The staff at both clinic and hospital are professional and friendly, she noted.
"I enjoy it," she said of her work here. "I just can't keep up with the workload."
That workload has increased dramatically in the last few months, she noted, and it, the reason Mahrous is leaving, is also the reason that Humboldt is having trouble attracting doctors, she believes.
But having more doctors here is the key to keeping the ones we have, she believes.
"More doctors makes your whole schedule much better," she said. "You don't have to do call as often."
It's a bit of a catch-22. To keep our doctors, we need to get more in. And the reason we don't have more is because there aren't enough here to handle the workload.
What can people do to ensure that more doctors don't leave?
They can be more understanding when they call for an appointment at the clinic and can't get in right away.
"We're all working as hard as we can," Mahrous said.
People can get frustrated and upset when they can't get in to see their doctor right away, but that's not because the doctors are not working. It's because, simply, there's not enough of them to spread around.
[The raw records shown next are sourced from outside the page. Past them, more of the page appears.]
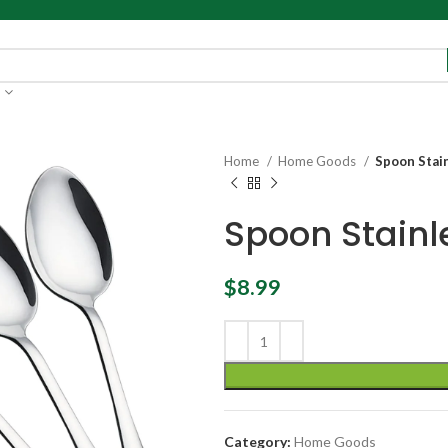
Home
Home Goods
Spoon Stain
Spoon Stainl
$
8.99
Category:
Home Goods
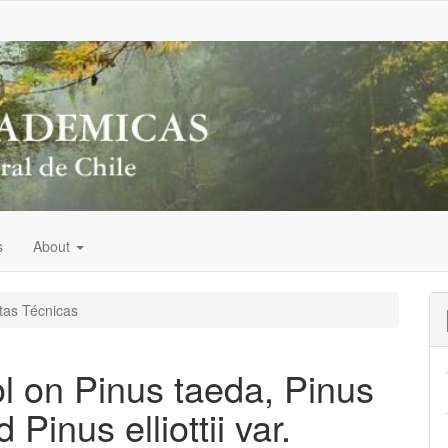
s
About
as Técnicas
ol on Pinus taeda, Pinus
nd Pinus elliottii var.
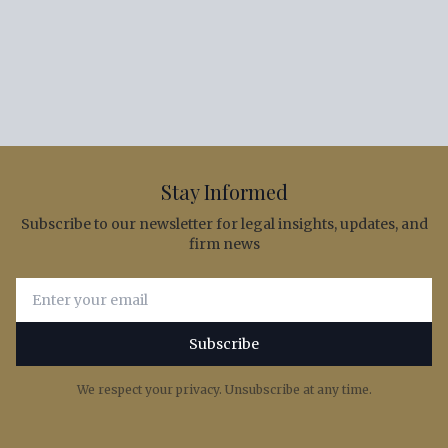
Stay Informed
Subscribe to our newsletter for legal insights, updates, and
firm news
Email address for newsletter subscription
Subscribe
We respect your privacy. Unsubscribe at any time.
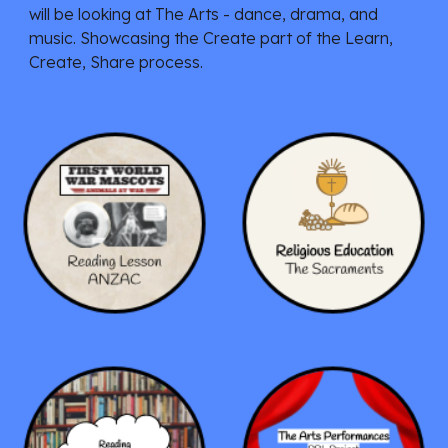
will be looking at The Arts - dance, drama, and
music. Showcasing the Create
part of the Learn,
Create, Share process.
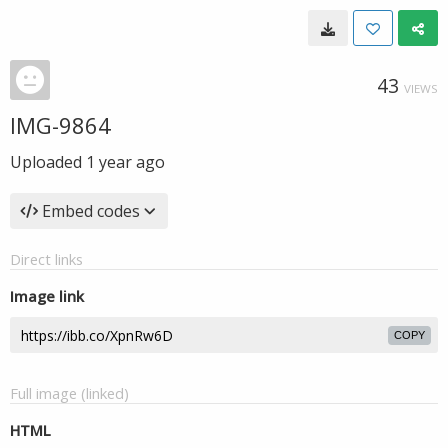
43
VIEWS
IMG-9864
Uploaded
1 year ago
Embed codes
Direct links
Image link
COPY
Full image (linked)
HTML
Another way people can help - and a suggestion that has been made by other doctors in the past - is by not going to the emergency room at 3 a.m. for something minor.
To treat victims of a collision, to help someone having a heart attack - for these things, doctors will race down to the hospital at any time of the day or night and be happy to do it.
But when they get called out of bed to treat something minor that could have waited a couple of more hours, that's when they get a little upset.
"People have to realize we are working the next day.. or in a few hours in the clinic for a full day," Mahrous said. So when they get called out of bed at 3 a.m. for a non-urgent problem, it makes a long work day even longer.
People just need to use common sense, she said.
Things perhaps would be different, she indicated, if we had more physicians here. But we don't.
"If these are the only resources we have, we have to figure out a way (to make it work)," Mahrous said. And people have to do their part.